My friend Bill Kristol, chairman of the Emergency Committee for Israel, agrees with this analysis, and so do I. But it is up to the congressional leadership to make that happen.
Don't Give Up!
Today, I addressed a press conference on Capitol Hill, hosted by the Endowment for Middle East Truth and other organizations concerned about our national security. I denounced the deal as a sellout of our security to a dangerous regime that calls for the destruction of Israel and the United States, and which is responsible for the death and maiming of thousands of U.S. soldiers.
Tomorrow, I will be speaking at a major rally against the Iranian nuclear deal hosted by the Tea Party Patriots. Speakers include Donald Trump, Senator Ted Cruz, Glenn Beck, Mark Levin and other prominent public officials and grassroots leaders.

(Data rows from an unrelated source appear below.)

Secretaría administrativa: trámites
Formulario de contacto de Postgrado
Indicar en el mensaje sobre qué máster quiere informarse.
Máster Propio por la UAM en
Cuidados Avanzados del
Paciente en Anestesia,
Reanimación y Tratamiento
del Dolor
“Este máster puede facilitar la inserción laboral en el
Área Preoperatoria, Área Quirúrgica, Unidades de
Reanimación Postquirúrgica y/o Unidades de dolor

I am doing everything possible to fight this terrible deal and will continue speaking out even after the last vote is cast. Military leaders oppose this deal. Arms control experts oppose this deal. And the American people oppose this deal.
Christians & The Law
I am pleased to report that Rowan County, Kentucky, clerk Kim Davis has been released from jail. But I have been very disappointed by the parade of leading Republicans -- Donald Trump, Governor Jeb Bush, Senator Marco Rubio, Governor Chris Christie and others -- who are distancing themselves from Davis.

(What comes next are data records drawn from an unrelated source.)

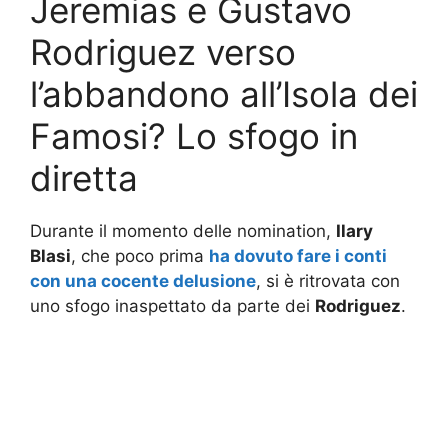
Jeremias e Gustavo
Rodriguez verso
l’abbandono all’Isola dei
Famosi? Lo sfogo in
diretta
Durante il momento delle nomination,
Ilary
Blasi
, che poco prima
ha dovuto fare i conti
con una cocente delusione
, si è ritrovata con
uno sfogo inaspettato da parte dei
Rodriguez
.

This sorry episode is yet another example of conservatives playing by one set of rules while the left plays by its own.
When the law was the Defense of Marriage Act, the president and attorney general of the United States refused to enforce it. President Obama has routinely refused to enforce various immigration laws or parts of Obamacare. Why were Obama and Holder not held to the same standard as Mrs. Davis?
Commentators insist that Davis is violating the law. What law? Congress has not passed a law recognizing same-sex marriage. Neither has Kentucky. In fact, 75% of Kentucky voters approved a constitutional amendment defining marriage as the union of one man and one woman.
The Supreme Court's decision redefining marriage was a narrow five-to-four vote that upended hundreds of years of accepted law, defied the values of the American people and invalidated the votes of millions of citizens. And the court has been wrong before.
When it ruled that Dred Scott was the property of his slave master, was the proper response for Christians to promote slavery? When the Supreme Court ruled in Plessy v. Ferguson that separate but equal was constitutional, was complying with segregation the proper Christian thing to do?
Generations of Americans have admired the courage of those willing to risk jail for their beliefs, men and women like Rosa Parks and Martin Luther King, Jr. Perhaps the politicians who are piling on Mrs. Davis should read Dr. King's "Letter from a Birmingham Jail," and ponder his thoughts about just laws being those that square "with the moral law or the law of God."